O Bom marido | Camila Baia
- Silvio Carneiro
- 25 de ago.
- 3 min de leitura

Era um bom homem, igual não se encontra mais... que falta nos fará... – diziam-lhe os amigos do marido. Em resposta e mulher suspirava e balançava a cabeça.
- Trinta anos de casados! – surpreendiam-se as esposas dos amigos do marido – e parece tão jovem ainda!
Tinha 45 anos, o marido, que acabara de falecer tinha 70. Casou jovem, não tinha grandes sonhos, muito pelo contrário, sonhava em poder comer três vezes ao dia e talvez repetir a refeição. Quando conheceu o marido trabalhava como empregada na casa de uma de suas irmãs, não tinha salário, já bastava a patroa ter que lhe dar um teto, um pouco de comida e umas roupas usadas que as filhas já não queriam.
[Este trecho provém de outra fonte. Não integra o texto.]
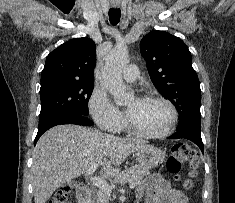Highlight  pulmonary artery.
Returning <instances> with one entry per match:
<instances>
[{"label": "pulmonary artery", "instance_id": "pulmonary-artery-1", "mask_svg": "<svg viewBox=\"0 0 235 203\" xmlns=\"http://www.w3.org/2000/svg\"><path fill=\"white\" fill-rule=\"evenodd\" d=\"M122 76L127 82H135L139 76L137 66L134 64L126 66L122 72Z\"/></svg>", "mask_w": 235, "mask_h": 203}]
</instances>
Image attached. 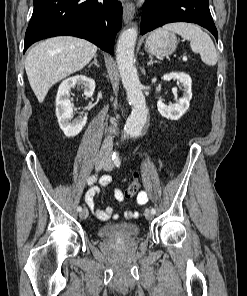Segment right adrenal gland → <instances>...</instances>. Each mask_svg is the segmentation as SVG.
<instances>
[{
  "label": "right adrenal gland",
  "instance_id": "right-adrenal-gland-1",
  "mask_svg": "<svg viewBox=\"0 0 247 296\" xmlns=\"http://www.w3.org/2000/svg\"><path fill=\"white\" fill-rule=\"evenodd\" d=\"M93 64H94L95 66H97V67H100L99 64H98V62H97V55L94 56V61H93L92 63H90V64L88 65V67L90 68Z\"/></svg>",
  "mask_w": 247,
  "mask_h": 296
}]
</instances>
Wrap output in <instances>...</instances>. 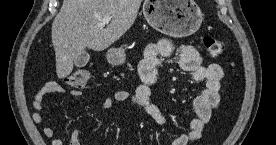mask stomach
Listing matches in <instances>:
<instances>
[{"label":"stomach","mask_w":276,"mask_h":145,"mask_svg":"<svg viewBox=\"0 0 276 145\" xmlns=\"http://www.w3.org/2000/svg\"><path fill=\"white\" fill-rule=\"evenodd\" d=\"M143 14L149 25L170 37H186L196 32L203 15L194 0H145ZM107 59L112 65L126 60L123 48H111Z\"/></svg>","instance_id":"obj_1"}]
</instances>
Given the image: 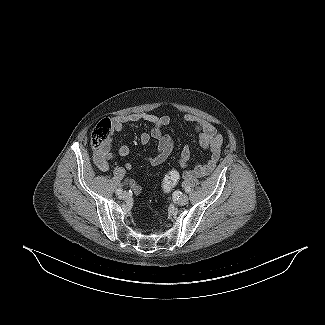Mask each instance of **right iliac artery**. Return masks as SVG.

Veio do interior sonhando com o diploma de professora e ainda guardava na lembrança a promessa de que viria para a cidade estudar e em troca iria ajudar a patroa com os serviços da casa... um ano já tinha se passado, todos os serviços da casa eram dela, acordava antes do sol nascer e era a última a se deitar, mas não estudava, nem sequer começou, antes precisava pagar com serviço todas as despesas que a patroa teve com ela para trazê-la e ainda haviam as despesas de alimentação e com as roupas (usadas) que a patroa lhe forneceu para que ela pudesse “andar na cidade sem parecer cabocla”... Era uma conta tão grande que por mais que ela trabalhasse e que pouco comesse não conseguia quitar.
Certo dia então, um senhor apareceu na porta da casa, um homem alto, gordo e com cabelos parcialmente grisalhos. Era o irmão da patroa que estava fazendo uma visita.
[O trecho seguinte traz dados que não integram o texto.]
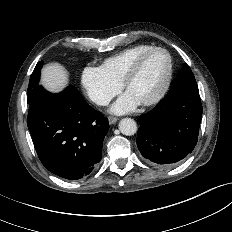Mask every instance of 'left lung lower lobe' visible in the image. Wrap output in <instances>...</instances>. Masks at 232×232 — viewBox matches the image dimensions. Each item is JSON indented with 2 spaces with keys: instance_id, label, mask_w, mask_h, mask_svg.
Instances as JSON below:
<instances>
[{
  "instance_id": "0a47b994",
  "label": "left lung lower lobe",
  "mask_w": 232,
  "mask_h": 232,
  "mask_svg": "<svg viewBox=\"0 0 232 232\" xmlns=\"http://www.w3.org/2000/svg\"><path fill=\"white\" fill-rule=\"evenodd\" d=\"M201 117L199 92L182 91L172 84L159 104L139 117L138 149L156 167L179 164L197 143Z\"/></svg>"
}]
</instances>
- Sabe menina, passei uns anos fora, viajei por São Paulo, Rio de Janeiro, Brasília... já foi em algum desses lugares? Não, claro que não, você não tem cara de quem viajou pra lugar nenhum.
Antes de terminar a visita perguntou a irmã sobre a menina:
- Veio comigo do interior para ajudar na casa, não é muito inteligente, mas é asseada, obediente e aguenta bem todos os serviços do lar.
- Gasta muito?
- Quase nada, mal come e se contenta com qualquer coisa. Por que? Por acaso vai querer levar a minha empregada para trabalhar na sua casa?
- De empregada eu não tenho precisão. Não, pelo contrário, tenho uma gorda e velha que quero mandar embora... Essa aí me servia bem como mulher, se colocar uma roupa melhorzinha até deve servir.
- E eu fico sem ninguém na casa?
- Mulher, te pago uma viagem ao interior e lá você arruma outra rapidinho.
- Não sei... essa eu já ensinei tudo...
- Desembucha mulher, o que tu quer?
- Não sei, talvez aquela bolsa que vi na vitrine daquela loja no centro...
- Pois está feito. Amanhã mesmo lhe trago a tal da bolsa.
Depois disso foi falar com a menina:
- Até que você é bonitinha. Já pensou em casar?
- Não senhor.
- Pois devia, se tivesse um marido como eu ia ter uma casa boa, umas roupas melhores.
- E ia poder estudar pra ser professora?
- Você sabe ler? Escrever? Fazer as somas?
- Sei sim senhor.
- Então precisa mais de quê? Eu, como seu marido, hei de lhe dar de um tudo. Até lhe levo para passar a lua de mel no estrangeiro, para ver como sou generoso. Além disso, marido melhor não há de lhe aparecer, se for ser professora vai ser uma solteirona e morar num quartinho qualquer com outras solteironas. Não é melhor ter uma casa sua com um marido que lhe quer?
Casaram-se poucas semanas depois, uma cerimônia bonita, com gente importante, o evento foi reportado nas colunas sociais dos jornais locais (ela ainda tinha os recortes das matérias).
Não tinha queixas do marido, ele não lhe batia, não faltava nada em casa, tinha boas roupas e até foi com ela visitar a família no interior, de onde trouxe uma prima para ajudar na casa, em troca deixariam a menina estudar para ser professora. No começo o marido não quis que a menina estudasse até pagar o que lhe devia, mas para agradar a esposa concordou, desde que a menina trabalhasse de dia e estudasse a noite... quando a menina se formou professora, convidou os dois como paraninfos.
Tiveram outras meninas ajudando na casa ao longo dos anos, todas estudaram, algumas casavam logo, outras ainda se formaram.
Tiveram apenas um filho, logo no segundo ano de casamento, hoje ele era doutor advogado e morava em Brasília, casado, pai de uma menina.
Suspirava no velório.
-Sim, ele foi um bom marido. Não havia marido melhor, fará muita falta.
- E o que fará agora que ele morreu? – lhe perguntavam
- Vou estudar para tirar meu diploma de professora.